Data excerpts:
================================

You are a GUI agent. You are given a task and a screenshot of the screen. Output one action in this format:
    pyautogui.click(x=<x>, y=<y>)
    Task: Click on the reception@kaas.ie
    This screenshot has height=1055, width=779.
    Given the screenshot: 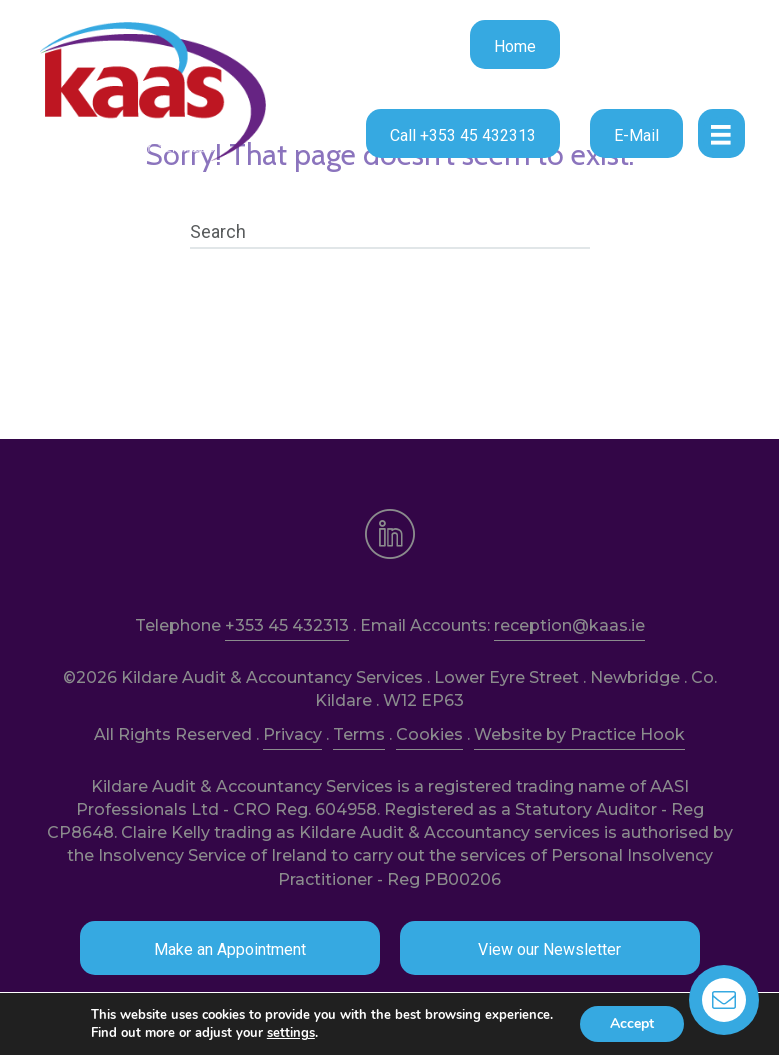 What is the action you would take?
    pyautogui.click(x=569, y=625)
    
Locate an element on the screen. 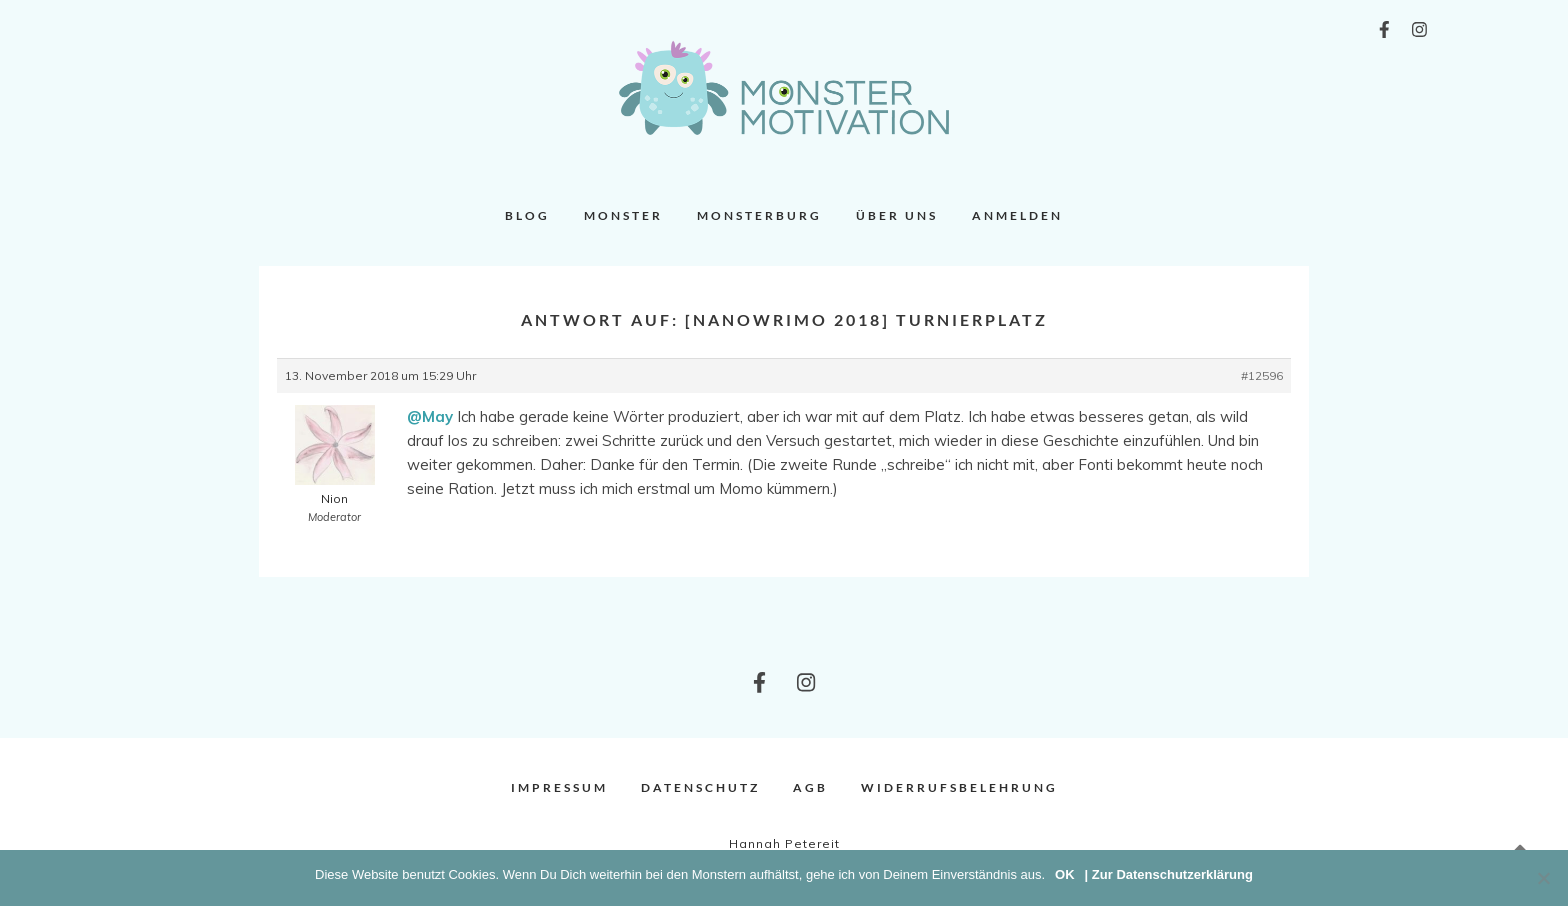 The width and height of the screenshot is (1568, 906). Impressum is located at coordinates (559, 787).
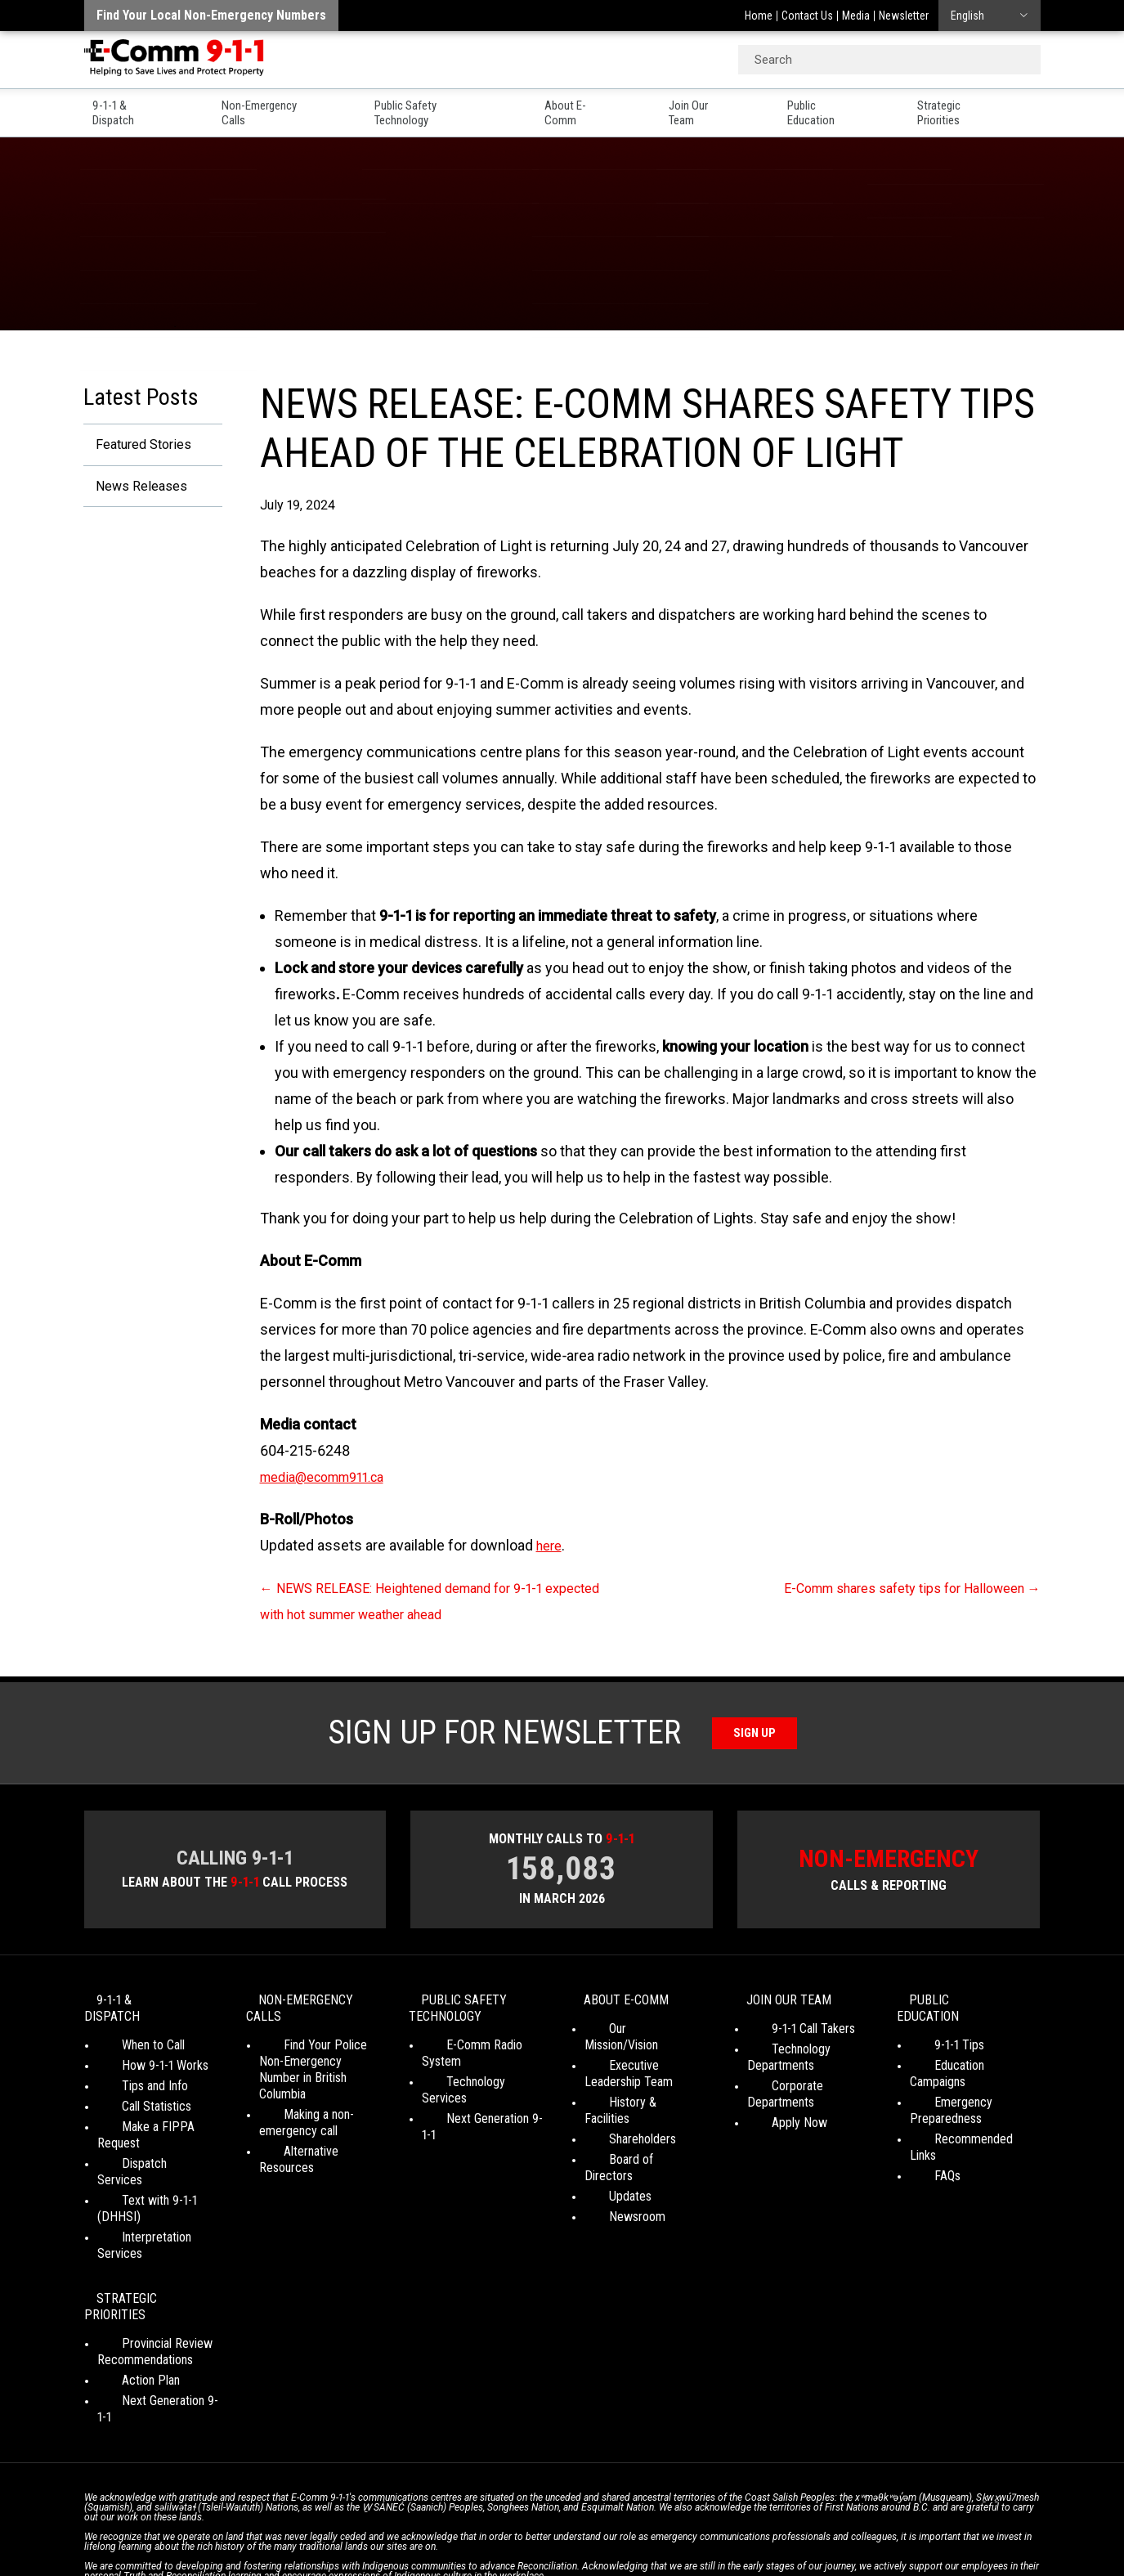 Image resolution: width=1124 pixels, height=2576 pixels. What do you see at coordinates (274, 107) in the screenshot?
I see `Non-Emergency Calls` at bounding box center [274, 107].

================================

## To do
Please copy exactly the lines from the first line of the records above through the line containing "This screenshot has", including both, and nothing more.

## Output for this task
You are a GUI agent. You are given a task and a screenshot of the screen. Output one action in this format:
    pyautogui.click(x=<x>, y=<y>)
    Task: Click on the reception@kaas.ie
    This screenshot has height=1055, width=779.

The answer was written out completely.